Infectious Diseases Case of the Month Case #40

A 61 year old white female was admitted to the hospital for a brain abscess discovered after she had presented with confusion.

Previously healthy, she had been experiencing headaches for a week or more prior to her emergency room presentation and also had had sweats and perhaps low grade fevers. Her confusion had manifested more acutely and was perhaps best exemplified by her getting lost when driving her car in what should have been very familiar locales.

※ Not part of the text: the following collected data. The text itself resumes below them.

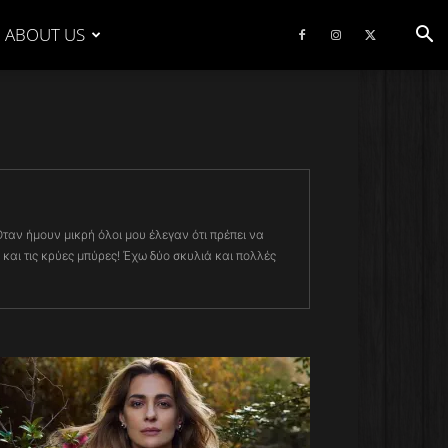
ABOUT US
αν ήμουν μικρή όλοι μου έλεγαν ότι πρέπει να
 και τις κρύες μπύρες! Έχω δύο σκυλιά και πολλές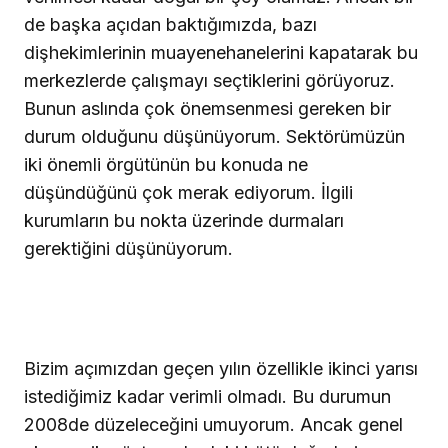
de başka açıdan baktığımızda, bazı
dişhekimlerinin muayenehanelerini kapatarak bu
merkezlerde çalışmayı seçtiklerini görüyoruz.
Bunun aslında çok önemsenmesi gereken bir
durum olduğunu düşünüyorum. Sektörümüzün
iki önemli örgütünün bu konuda ne
düşündüğünü çok merak ediyorum. İlgili
kurumların bu nokta üzerinde durmaları
gerektiğini düşünüyorum.
Bizim açımızdan geçen yılın özellikle ikinci yarısı
istediğimiz kadar verimli olmadı. Bu durumun
2008de düzeleceğini umuyorum. Ancak genel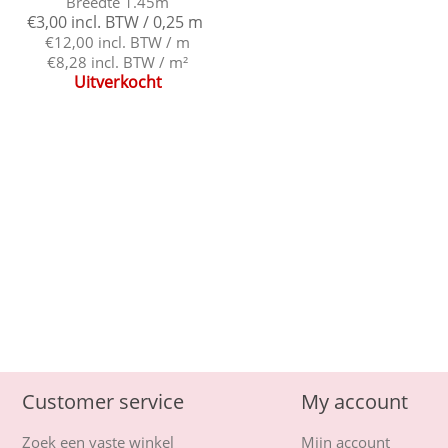
Breedte 1.45m
€3,00 incl. BTW / 0,25 m
€12,00 incl. BTW / m
€8,28 incl. BTW / m²
Uitverkocht
Customer service
My account
Zoek een vaste winkel
Mijn account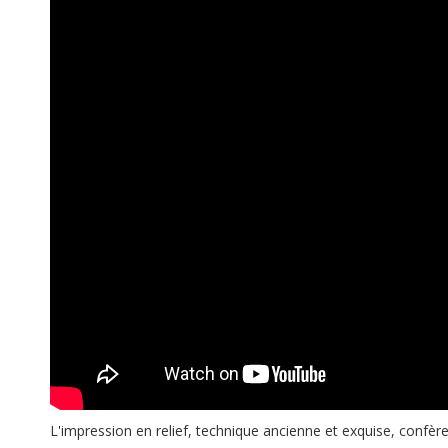
L'impression en relief, technique ancienne et exquise, confè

Imaging at the time of her emergency room presentation was notable for the finding of a 3 x 3 x 3 cm enhancing right frontal lobe lesion with surrounding edema (see MRI at left). Findings were thought most consistent with a brain abscess, and the patient was begun on vancomycin, metronidazole, ceftriaxone, and dexamethasone.

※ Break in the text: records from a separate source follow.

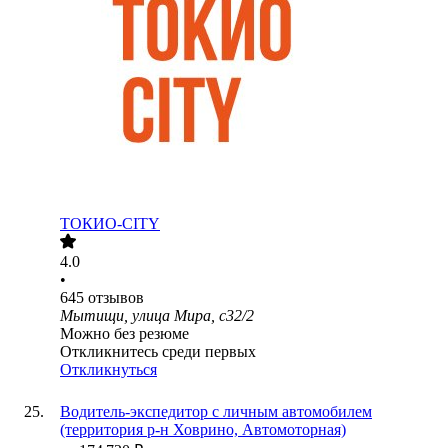
ТОКИО-CITY
4.0
•
645
отзывов
Мытищи, улица Мира, с32/2
Можно без резюме
Откликнитесь среди первых
Откликнуться
Водитель-экспедитор с личным автомобилем
(территория р-н Ховрино, Автомоторная)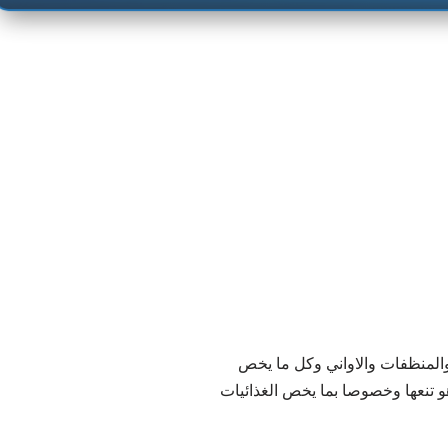
والمنظفات والاواني وكل ما يخص
و تنعها وخصوصا بما يخص الغذائيات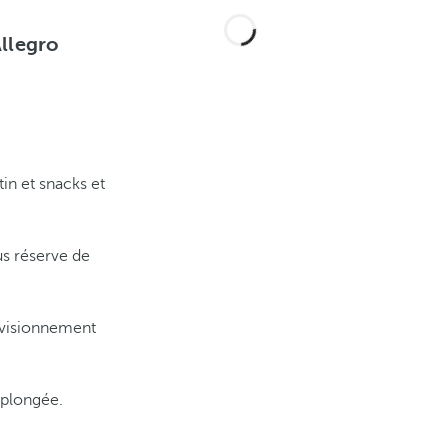
Allegro
in et snacks et
ous réserve de
ovisionnement
 plongée.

At the time of her emergency room evaluation she was afebrile and had otherwise normal vital signs. She appeared slightly confused and had mild weakness of her left sided extremites. She had subtle lesions of her lips that were chronic (see image lower left) and a grade 1/6 systolic murmur. There were no peripheral stigmata suggestive of of infective endocarditis (splinter hemorrhages, etc).

The patient had history of head trauma from a fall two years earlier. Neuroimaging (MRI) at that time had not shown significant abnormality. She had history of mitral valve prolapse. She did not have history of significant dental or chronic sinus problems although she did have history of multiple severe nosebleeds as a child. She did not have history of intravenous drug use but did consume alcohol in moderation. She had undergone acupuncture treatment three days before her hospitalization in attempt at treating her headache. She was self employed providing body piercings and tattoos. Her family history was notable for the fact that her father had died of a cerebral hemorrhage when he was 26 years old.

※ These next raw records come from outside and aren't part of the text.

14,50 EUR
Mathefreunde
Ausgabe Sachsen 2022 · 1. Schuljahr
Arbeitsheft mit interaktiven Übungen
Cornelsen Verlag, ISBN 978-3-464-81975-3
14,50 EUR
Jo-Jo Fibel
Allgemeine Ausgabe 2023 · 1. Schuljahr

On the second hospital day she underwent stealth stereotactic biopsy of the lesion. Seven cc of yellowish brownish fluid was initially aspirated. Three days later she underwent a second neurosurgical procedure to further drain the abscess and had a drain placed. Preliminary culture data indicated the growth of a gram positive organism.

Which of the following most likely underlay this patient's development of a brain abscess?

       
What was the likely predisposing factor in the development of this abscess?
   
     
Diagnosis: Pulmonary Ateriovenous Malformation
   

The patient’s brain abscess was caused by Streptococcus anginosus. The underlying predisposing factor was the presence of a pulmonary arteriovenous malformation (AVM) which in turn derived from the patient’s previously undiagnosed hereditary hemorrhagic telangectasia (HHT) syndrome.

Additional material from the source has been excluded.